Measures aimed at speeding up the home foreclosure process, keeping college students from dropping out and increasing the amount the state must pay into employee retirement accounts were among those the Legislature passed on the last day of the lawmaking session. They were among the flurry of bills pinging back and forth between the two chambers leading up to when the handkerchief drops.

The last day of session had lawmakers playing a game of hurry-up-and-wait, at times. In the Senate, President Don Gaetz asked for members’ patience to make sure the two chambers got the timing right in order to finish all business before the end of session.

“The landing is planned. We can see through the clouds. The airport is there. The lights are on. We’re about to drop the landing gear, but we just have to make sure that, before we do, that everything is lined up on the ground,” Gaetz said during a particularly long break on Friday morning.
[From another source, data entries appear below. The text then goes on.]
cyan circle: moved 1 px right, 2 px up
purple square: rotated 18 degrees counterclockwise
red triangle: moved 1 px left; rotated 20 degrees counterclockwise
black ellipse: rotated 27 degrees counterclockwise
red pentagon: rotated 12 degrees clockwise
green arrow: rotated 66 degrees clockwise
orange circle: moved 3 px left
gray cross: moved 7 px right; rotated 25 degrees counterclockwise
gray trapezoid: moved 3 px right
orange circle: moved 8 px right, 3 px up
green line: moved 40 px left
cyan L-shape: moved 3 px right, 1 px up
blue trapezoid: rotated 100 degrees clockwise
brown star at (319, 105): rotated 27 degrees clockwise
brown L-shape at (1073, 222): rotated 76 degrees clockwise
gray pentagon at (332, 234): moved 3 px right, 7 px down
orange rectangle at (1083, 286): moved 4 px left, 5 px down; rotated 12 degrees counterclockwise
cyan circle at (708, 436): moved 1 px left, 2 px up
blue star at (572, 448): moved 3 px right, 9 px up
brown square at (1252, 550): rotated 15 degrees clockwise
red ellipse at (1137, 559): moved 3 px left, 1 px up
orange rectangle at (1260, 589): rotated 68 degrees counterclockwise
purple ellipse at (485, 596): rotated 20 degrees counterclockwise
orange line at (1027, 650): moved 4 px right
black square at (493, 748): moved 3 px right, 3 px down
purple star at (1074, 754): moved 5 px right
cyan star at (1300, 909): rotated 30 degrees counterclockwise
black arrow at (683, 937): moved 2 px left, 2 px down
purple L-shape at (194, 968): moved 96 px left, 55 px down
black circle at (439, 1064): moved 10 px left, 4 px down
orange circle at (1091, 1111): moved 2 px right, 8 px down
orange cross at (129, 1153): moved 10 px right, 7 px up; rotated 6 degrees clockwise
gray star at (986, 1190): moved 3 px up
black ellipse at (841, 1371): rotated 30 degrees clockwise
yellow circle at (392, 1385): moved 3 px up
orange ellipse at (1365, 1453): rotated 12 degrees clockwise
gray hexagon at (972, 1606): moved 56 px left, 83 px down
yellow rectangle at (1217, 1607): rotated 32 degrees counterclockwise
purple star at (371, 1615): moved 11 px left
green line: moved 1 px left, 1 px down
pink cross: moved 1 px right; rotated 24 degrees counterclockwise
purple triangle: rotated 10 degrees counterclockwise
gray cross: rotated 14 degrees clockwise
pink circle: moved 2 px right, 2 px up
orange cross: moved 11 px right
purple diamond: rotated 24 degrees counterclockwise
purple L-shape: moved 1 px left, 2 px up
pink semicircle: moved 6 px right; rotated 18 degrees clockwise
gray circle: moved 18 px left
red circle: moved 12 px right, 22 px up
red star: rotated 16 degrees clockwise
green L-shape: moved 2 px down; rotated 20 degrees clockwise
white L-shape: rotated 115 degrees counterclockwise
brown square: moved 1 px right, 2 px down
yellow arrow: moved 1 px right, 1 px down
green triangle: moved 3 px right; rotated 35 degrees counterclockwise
Among the measures passing the Senate on Friday is one aimed speeding up the mortgage foreclosure process. In addition to requiring courts to act more quickly through parts of the foreclosure process, it also requires people challenging a foreclosure in court to show cause, which is a stricter standard than previously required. Sponsor, Sen. Jack Latvala (R-Clearwater) said, the bill is aimed at unclogging the backlog of foreclosure cases mucking up the court system.  

“And I don’t think our real estate market will really start getting back to normal in Florida, with new home building and so forth, unless we can reduce this backlog,” he said. “I think we’ve added safeguards in this bill that, on balance, make it much more tilted toward consumers than it is the banks.

But Sen. Darren Soto (D-Kissimmee) said, it’s not the law causing the backlog, it’s the banks, slowing down their processing on purpose because they don’t want to release properties and flood the housing market. He says the bill hurts homeowners.

“And the ‘innocent people’ we’re protecting? Hedge funds. Flippers. Foreign investors. These aren’t families buying these houses in foreclosure, they’re sophisticated investors that know the risks they have. But the people who are losing their houses? They are our constituents. They are Florida’s families.”

The bill passed the Senate 26-13. Another bill passing the chamber on Friday was a sweeping education bill that, among other things, is aimed at keeping first-year college students in school.  

Bill sponsor, Sen. Bill Galvano (R-Bradenton) said, “A future should come out of the college system, as opposed to a bad statistic.”>>

He said, the measure allows students to earn college credit while catching up on skills they might have missed in high school. They could take a couple of weeks of fractions training, for example. Meanwhile, the bill does away with non-credit remedial classes, which he said, have been shown not to work.

“Students are, in an effort to further their future, going into our open-door college system, and getting trapped in the vestibule. And they’re dropping out at higher rates in that first year or immediately after that first year because they’re not earning credits, they’re not working toward an accomplished goal,” he said. “But a lot of them could. A lot of them could be successful.”

The Senate also passed two measures that benefit state employees. One requires the state to contribute slightly more to their employee retirement accounts. The other, which is a requirement of the federal health overhaul law, requires the state to provide health insurance to employees working more than 30 hours.

And Florida shoppers, take note. The Senate passed a bill allowing for three-day tax holiday on clothes and school supplies. If the governor does not veto this provision, shoppers should mark their calendars for August 2.